2.2.1 Mapping Dublin Core elements to HTML

The attribute-value-class triples needed for the Dublin core can be mapped on to any appropriate HTML element. At the meeting, the <DL> element was suggested, as in the following example:

 
<html>
<head><title>Metadata for the Nice Pome</title></head>
<body>
<dl>
<dt>title</dt>
<dd>On the pulse of the morning</dd>
<dt>publisher</dt>
<dd>University of Virginia Electronic Text Center</dd>
<dt>otheragent:transcriber</dt>
<dd>University of Virginia Electronic Text Center</dd>
<dt>date:created/ISO</dt>
<dd>1993-01-23</dd>
<dt>objectType</dt>
<dd>poem</dd>
<dt>form</dt>
<dd>1 ASCII file</dd>
<dt>form/IMT</dt>
<dd>text/ASCII</dd>
<dt>source</dt>
<dd>Newspaper stories and oral performance of text at the Presidential
inauguration of Bill Clinton</dd>
<dt>language/ISO 639</dt>
<dd>en</dd>
</dl>
</html>

Advantages: Metadata is cleanly separated from the data. Problems consequent on using attribute values to represent element content are no longer a concern and more powerful structuring abilities (e.g. nesting, repetition) are potentially available.
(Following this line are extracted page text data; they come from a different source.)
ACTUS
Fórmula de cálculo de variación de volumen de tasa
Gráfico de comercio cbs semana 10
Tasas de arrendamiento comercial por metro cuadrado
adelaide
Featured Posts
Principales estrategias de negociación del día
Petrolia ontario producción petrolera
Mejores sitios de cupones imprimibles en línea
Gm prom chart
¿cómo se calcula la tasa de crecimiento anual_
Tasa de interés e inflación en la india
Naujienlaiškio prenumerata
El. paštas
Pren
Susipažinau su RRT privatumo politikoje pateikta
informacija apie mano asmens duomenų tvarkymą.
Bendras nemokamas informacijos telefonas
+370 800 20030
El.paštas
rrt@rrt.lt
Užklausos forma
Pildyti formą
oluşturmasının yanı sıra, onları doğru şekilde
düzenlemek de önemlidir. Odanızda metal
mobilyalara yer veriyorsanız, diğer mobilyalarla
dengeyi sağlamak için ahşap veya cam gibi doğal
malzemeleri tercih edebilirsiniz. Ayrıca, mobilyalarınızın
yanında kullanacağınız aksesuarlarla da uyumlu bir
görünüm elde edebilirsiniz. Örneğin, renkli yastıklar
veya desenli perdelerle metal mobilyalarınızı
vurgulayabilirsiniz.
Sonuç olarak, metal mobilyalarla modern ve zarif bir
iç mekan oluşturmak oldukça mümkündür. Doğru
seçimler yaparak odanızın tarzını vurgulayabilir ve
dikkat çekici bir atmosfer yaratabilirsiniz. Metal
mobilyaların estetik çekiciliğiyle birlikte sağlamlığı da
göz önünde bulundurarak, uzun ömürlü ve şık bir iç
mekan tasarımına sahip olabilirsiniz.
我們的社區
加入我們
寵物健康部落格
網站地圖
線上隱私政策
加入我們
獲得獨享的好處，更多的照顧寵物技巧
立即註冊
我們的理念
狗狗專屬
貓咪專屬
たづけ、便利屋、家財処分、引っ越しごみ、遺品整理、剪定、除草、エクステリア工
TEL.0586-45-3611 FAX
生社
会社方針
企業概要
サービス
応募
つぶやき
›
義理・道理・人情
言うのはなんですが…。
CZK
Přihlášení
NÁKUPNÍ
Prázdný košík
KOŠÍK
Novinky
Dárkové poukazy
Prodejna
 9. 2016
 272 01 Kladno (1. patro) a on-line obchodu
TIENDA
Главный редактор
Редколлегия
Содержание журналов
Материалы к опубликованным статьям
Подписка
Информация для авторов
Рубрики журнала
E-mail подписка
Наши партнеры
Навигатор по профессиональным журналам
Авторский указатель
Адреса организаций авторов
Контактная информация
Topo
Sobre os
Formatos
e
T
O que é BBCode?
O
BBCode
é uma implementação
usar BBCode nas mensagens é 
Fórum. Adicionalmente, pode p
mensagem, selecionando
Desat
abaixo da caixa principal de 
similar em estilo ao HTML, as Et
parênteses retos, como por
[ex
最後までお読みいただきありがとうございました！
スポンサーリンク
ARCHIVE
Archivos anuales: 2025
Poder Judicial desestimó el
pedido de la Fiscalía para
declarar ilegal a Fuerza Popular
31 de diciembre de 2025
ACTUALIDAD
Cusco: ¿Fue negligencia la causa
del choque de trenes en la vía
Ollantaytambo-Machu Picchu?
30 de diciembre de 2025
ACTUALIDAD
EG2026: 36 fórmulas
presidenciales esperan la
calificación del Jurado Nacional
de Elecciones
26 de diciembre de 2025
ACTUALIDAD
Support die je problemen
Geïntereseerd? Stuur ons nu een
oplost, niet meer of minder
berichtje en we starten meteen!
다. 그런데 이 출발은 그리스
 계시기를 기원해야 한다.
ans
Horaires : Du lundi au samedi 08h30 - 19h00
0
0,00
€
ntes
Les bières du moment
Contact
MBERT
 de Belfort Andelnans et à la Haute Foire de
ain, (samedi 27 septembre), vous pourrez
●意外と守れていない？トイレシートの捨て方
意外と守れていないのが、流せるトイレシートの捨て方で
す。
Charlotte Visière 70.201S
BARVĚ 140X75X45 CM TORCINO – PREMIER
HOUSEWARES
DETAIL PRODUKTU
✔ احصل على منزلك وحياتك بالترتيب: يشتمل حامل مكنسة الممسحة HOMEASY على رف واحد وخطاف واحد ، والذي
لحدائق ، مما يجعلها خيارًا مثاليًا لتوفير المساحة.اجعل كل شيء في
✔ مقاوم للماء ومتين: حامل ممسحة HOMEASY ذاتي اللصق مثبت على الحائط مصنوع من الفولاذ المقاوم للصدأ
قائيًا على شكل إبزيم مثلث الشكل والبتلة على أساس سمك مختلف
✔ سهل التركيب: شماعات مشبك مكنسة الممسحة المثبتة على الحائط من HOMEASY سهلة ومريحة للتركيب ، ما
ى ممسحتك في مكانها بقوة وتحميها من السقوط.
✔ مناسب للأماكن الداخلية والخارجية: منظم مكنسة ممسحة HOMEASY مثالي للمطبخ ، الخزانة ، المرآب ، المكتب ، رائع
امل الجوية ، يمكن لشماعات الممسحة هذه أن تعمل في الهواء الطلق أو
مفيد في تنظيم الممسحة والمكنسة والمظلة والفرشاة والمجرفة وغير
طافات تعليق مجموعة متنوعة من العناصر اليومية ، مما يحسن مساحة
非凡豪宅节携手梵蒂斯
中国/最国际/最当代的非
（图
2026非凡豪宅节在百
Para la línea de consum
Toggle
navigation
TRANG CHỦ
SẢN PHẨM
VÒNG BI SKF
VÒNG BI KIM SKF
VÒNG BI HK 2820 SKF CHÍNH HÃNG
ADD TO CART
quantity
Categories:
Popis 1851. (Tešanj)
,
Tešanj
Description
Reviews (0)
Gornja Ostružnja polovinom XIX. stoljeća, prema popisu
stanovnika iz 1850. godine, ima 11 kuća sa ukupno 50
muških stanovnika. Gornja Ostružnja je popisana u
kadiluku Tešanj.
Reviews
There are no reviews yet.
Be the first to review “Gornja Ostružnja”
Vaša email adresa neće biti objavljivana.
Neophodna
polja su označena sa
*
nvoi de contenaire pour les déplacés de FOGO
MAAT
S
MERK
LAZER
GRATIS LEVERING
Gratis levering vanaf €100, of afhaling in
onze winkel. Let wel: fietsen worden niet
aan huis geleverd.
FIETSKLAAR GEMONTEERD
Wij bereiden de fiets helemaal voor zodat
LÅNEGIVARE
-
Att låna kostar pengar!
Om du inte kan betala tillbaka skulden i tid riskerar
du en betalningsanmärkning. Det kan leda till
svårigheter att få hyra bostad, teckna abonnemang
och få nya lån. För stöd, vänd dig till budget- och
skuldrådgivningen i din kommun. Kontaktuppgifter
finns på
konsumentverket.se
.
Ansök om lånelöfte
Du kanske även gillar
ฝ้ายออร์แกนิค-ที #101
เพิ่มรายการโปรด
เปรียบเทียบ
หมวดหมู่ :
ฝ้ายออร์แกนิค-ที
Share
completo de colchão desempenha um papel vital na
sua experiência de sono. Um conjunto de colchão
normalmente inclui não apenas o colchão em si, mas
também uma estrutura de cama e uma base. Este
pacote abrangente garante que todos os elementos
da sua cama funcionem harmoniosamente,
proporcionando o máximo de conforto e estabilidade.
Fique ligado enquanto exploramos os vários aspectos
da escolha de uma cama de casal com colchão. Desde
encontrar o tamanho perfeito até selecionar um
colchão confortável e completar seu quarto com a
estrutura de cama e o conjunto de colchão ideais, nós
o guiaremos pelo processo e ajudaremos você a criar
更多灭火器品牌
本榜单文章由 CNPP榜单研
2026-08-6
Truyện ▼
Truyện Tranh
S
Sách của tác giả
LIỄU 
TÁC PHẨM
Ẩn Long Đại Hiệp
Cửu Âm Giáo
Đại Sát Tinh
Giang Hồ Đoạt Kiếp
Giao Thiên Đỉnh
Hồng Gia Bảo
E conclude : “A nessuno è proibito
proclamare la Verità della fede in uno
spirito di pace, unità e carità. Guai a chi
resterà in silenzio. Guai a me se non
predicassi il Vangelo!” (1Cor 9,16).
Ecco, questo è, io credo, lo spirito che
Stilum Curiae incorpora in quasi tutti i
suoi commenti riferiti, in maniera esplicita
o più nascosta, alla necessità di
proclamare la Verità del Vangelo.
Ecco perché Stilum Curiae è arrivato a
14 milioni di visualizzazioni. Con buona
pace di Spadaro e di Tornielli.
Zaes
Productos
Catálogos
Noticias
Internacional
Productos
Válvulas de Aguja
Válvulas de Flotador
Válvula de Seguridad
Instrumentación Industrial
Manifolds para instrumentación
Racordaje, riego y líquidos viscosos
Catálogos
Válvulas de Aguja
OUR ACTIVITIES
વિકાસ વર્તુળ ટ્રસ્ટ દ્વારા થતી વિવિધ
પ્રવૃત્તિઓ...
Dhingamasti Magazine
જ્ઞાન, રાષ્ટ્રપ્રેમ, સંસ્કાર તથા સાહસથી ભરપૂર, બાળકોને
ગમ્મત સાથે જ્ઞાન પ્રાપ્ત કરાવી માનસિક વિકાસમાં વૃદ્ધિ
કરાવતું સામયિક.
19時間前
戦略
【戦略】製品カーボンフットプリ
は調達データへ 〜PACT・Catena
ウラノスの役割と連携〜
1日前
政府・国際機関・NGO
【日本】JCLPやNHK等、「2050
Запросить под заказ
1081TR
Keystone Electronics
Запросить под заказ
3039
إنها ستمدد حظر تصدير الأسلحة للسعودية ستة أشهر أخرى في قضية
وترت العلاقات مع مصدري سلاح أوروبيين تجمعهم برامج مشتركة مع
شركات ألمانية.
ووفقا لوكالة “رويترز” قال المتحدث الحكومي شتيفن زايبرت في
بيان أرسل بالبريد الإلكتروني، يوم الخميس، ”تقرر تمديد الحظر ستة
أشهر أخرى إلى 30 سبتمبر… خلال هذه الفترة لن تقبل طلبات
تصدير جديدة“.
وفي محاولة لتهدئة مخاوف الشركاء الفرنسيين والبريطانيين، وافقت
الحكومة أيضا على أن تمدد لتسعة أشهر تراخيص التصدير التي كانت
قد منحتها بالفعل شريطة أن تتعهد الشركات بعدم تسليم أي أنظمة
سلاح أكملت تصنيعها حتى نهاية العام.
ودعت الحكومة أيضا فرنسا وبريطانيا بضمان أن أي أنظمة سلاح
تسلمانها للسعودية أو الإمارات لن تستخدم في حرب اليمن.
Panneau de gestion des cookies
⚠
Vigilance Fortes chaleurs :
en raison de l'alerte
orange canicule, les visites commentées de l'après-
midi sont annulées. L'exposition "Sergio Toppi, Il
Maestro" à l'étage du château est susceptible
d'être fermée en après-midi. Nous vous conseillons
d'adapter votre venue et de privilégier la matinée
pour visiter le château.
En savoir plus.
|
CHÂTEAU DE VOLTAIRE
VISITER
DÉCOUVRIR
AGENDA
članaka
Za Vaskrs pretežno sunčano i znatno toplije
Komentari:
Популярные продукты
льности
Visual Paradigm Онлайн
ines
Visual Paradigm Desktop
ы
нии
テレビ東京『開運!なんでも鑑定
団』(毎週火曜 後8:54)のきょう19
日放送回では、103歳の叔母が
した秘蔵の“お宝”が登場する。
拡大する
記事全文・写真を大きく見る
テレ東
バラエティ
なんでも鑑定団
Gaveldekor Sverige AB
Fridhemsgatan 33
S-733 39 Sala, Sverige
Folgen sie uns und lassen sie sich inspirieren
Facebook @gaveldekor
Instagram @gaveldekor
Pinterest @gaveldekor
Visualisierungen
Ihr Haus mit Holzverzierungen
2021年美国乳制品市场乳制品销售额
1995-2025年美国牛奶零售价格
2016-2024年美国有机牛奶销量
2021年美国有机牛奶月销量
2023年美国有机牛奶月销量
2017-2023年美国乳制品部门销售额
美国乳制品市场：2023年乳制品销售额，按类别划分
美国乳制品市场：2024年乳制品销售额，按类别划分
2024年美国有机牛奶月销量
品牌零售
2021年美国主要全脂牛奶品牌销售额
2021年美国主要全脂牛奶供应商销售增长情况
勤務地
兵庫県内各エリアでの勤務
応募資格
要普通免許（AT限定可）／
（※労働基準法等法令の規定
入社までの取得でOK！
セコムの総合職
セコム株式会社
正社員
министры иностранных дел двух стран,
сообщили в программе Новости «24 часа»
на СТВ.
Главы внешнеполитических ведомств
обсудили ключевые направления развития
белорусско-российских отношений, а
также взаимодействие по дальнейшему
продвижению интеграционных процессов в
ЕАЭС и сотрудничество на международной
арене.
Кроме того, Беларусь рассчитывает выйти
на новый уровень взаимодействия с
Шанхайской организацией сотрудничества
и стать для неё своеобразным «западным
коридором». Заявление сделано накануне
Disadvantages: Almost anything can go into a metadata description. (Unenforceable) conventions need to be established about how the metadata descriptions are to be mapped to HTML elements. It's not clear how, for example, to do the SOURCE and TYPE attributes of the Dublin Core without extending HTML2.

This suggested approach did not gain much support from the syntax working group and is not recommended.

2.2.2 Using a Dublin-Core specific syntax

The syntax working group recommended the preparation of an SGML DTD for Dublin-Core metadata records; one such DTD is described below in section 3 The Dublin Core DTD fragment.

The Dublin DTD defines specific elements for the 13 core elements, each of which bears attributes for type and source.

Using this syntax, the above example might like look this:

 
<!DOCTYPE dublinCore PUBLIC '-//OCLC//DTD Dublin core v.1//EN'>
<dublinCore>
  <title>On the Pulse of Morning</title>
  <author>Maya Angelou</author>
  <publisher>University of Virginia Electronic Text Center</publisher>
  <otherAgent name='transcriber'>University of Virginia Electronic Text
   Center</otherAgent>
  <date name='created' scheme='ISO'>1993-01-23</date>
  <objectType>poem</objectType>
  <form>1 ASCII file</form>
  <form scheme='IMT'>text/ASCII</form>
  <source>Newspaper stories and oral performance of text at the
    Presidential inauguration of Bill Clinton</source>
  <language name='ISO 639'>en</language>
</dublinCore>
 

Advantages: The syntax makes explicit the semantics of each Dublin core element. Distinct attributes can be defined for scheme and type. Element content could include other tags if subfields are required.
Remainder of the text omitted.